One of our ID docs has ordered continuous infusion of Nafcillin at least twice. I know that because one of his patients occluded her PICC within 48 hours (had been discharged on the infusion), came back to the hospital for line replacement and that one occluded in about the same period of time. This week I had an ICU patient with the same scenairio. I dissected that PICC when I removed it and was able to express a white cheesy looking substance, without a doubt it was a drug precipitate. Anyone else? Tips?
Alma Kooistra CRNI
I place PICC's for Nafcillin several times a week and have never seen this. A few questions....

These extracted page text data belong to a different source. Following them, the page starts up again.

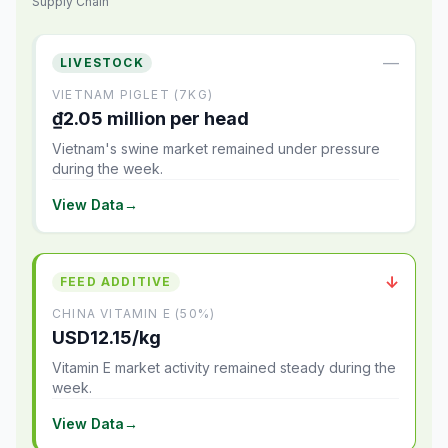
Supply Chain
—
LIVESTOCK
VIETNAM PIGLET (7KG)
₫2.05 million per head
Vietnam's swine market remained under pressure
during the week.
View Data
→
↓
FEED ADDITIVE
CHINA VITAMIN E (50%)
USD12.15/kg
Vitamin E market activity remained steady during the
week.
View Data
→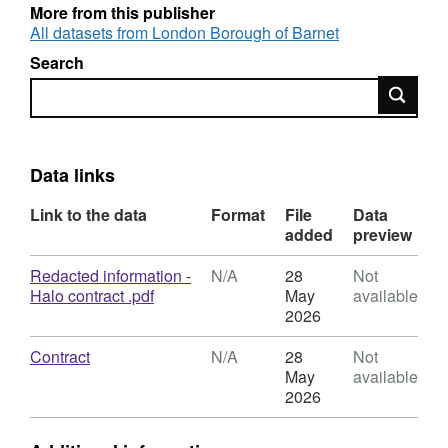
More from this publisher
All datasets from London Borough of Barnet
Search
Search
Data links
Link to the data
Format
File
Data
added
preview
Download
Redacted information -
N/A
28
Not
,
Halo contract .pdf
May
available
Format:
2026
N/A,
Dataset:
Download
,
Contract
N/A
28
Not
Halo
Format:
May
available
Body
N/A,
2026
Camera
Dataset:
Contract
Halo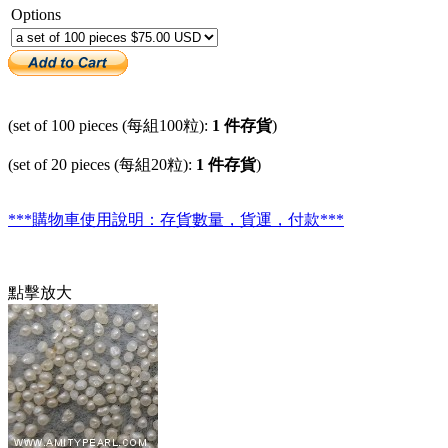
Options
(set of 100 pieces (每組100粒):
1 件存貨
)
(set of 20 pieces (每組20粒):
1 件存貨
)
***購物車使用說明：存貨數量，貨運，付款***
點擊放大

1. Are the infusion nurses using a dedicated line for the Nafcillin or infusing other medications and or fluids through that line? (We almost always place a dual lumen for a Nafcillin infusion)
2. What brand of PICC are you placing. Have you talked to your product rep?
3. Does Cath-flo work on the clots? This may be able to be used a differential diagnosis tool. It would not work on precipitate.
Martha
I place PICC's for Nafcillin several times a week and have never seen this. A few questions....
1. Are the infusion nurses using a dedicated line for the Nafcillin or infusing other medications and or fluids through that line? (We almost always place a dual lumen for a Nafcillin infusion)
2. What brand of PICC are you placing. Have you talked to your product rep?
3. Does Cath-flo work on the clots? This may be able to be used a differential diagnosis tool. It would not work on precipitate.
Martha
If this is a single lumen PICC and a continuous infusion, there should not be an issue unless the nurses are trying to give another drug through this line. There are numerous incompatibilities with nafcillin. Are they using heparin or heparin lock solution for any reason? A continuous infusion would never need heparin lock but some nurses don't understand this. Many pain management drugs are incompatible. Check the monograph for nafcillion in Gahart's Intravenous Medications. They list numerous drugs that cannot be added to the same fluid container and others that are incompatible when given at a Y-site on the IV set infusing the nafcillin. If you are using a dual lumen, drug contact could happen at the catheter tip just as the drugs come in contact with each other. But it sounds like this is happening within the catheter lumen from your description. Have you tried to reverse this precipitate with sodium bicarbonate? Nafcillin has a pH between 6 to 8.5. A drug with a lower pH may have lowered the pH of the nafcillin causing the precipitate. So the bicarb reverses this decrease, driving the pH back up and possibily reversing the precipitate. Lynn
Lynn Hadaway, M.Ed., RN, NPD-BC, CRNI
Lynn Hadaway Associates, Inc.
PO Box 10
Milner, GA 30257
Website http://www.hadawayassociates.com
Office Phone 770-358-7861
What is the infusion rate? I have had issues with sluggish catheter on active patient when the pharmacy uses too slow of a rate (trying to decrease bag volume) in a very active patient!!!